Could you return every line of the records below that contains the word "your"?

(Page images and extracted text)
Content starts

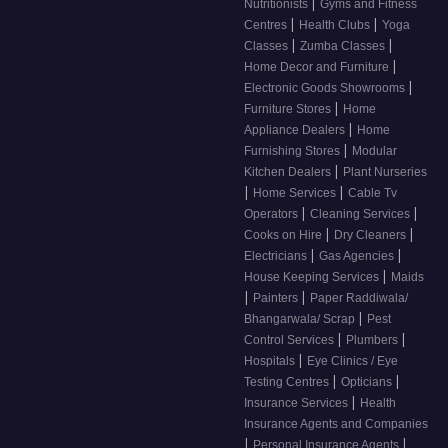
|
Nutritionists
Gyms and Fitness
|
|
Centres
Health Clubs
Yoga
|
|
Classes
Zumba Classes
|
Home Decor and Furniture
|
Electronic Goods Showrooms
|
Furniture Stores
Home
|
Appliance Dealers
Home
|
Furnishing Stores
Modular
|
Kitchen Dealers
Plant Nurseries
|
|
Home Services
Cable Tv
|
|
Operators
Cleaning Services
|
|
Cooks on Hire
Dry Cleaners
|
|
Electricians
Gas Agencies
|
House Keeping Services
Maids
|
|
Painters
Paper Raddiwala/
|
Bhangarwala/ Scrap
Pest
|
|
Control Services
Plumbers
|
Hospitals
Eye Clinics / Eye
|
|
Testing Centres
Opticians
|
Insurance Services
Health
Insurance Agents and Companies
|
|
Personal Insurance Agents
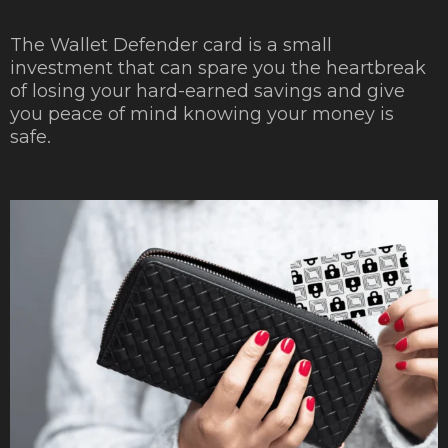
The Wallet Defender card is a small
investment that can spare you the heartbreak
of losing your hard-earned savings and give
you peace of mind knowing your money is
safe.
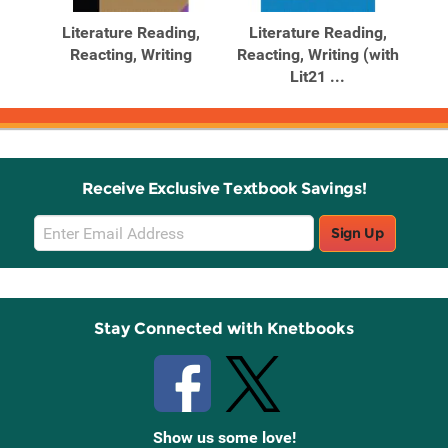
Products
Products
re
Literature Reading,
Literature Reading,
L
g,
Reacting, Writing
Reacting, Writing (with
Rea
Lit21 ...
Receive Exclusive Textbook Savings!
Email
Sign Up
Sign
Up
Stay Connected with Knetbooks
Show us some love!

Content ends

Exercise output:
of losing your hard-earned savings and give
you peace of mind knowing your money is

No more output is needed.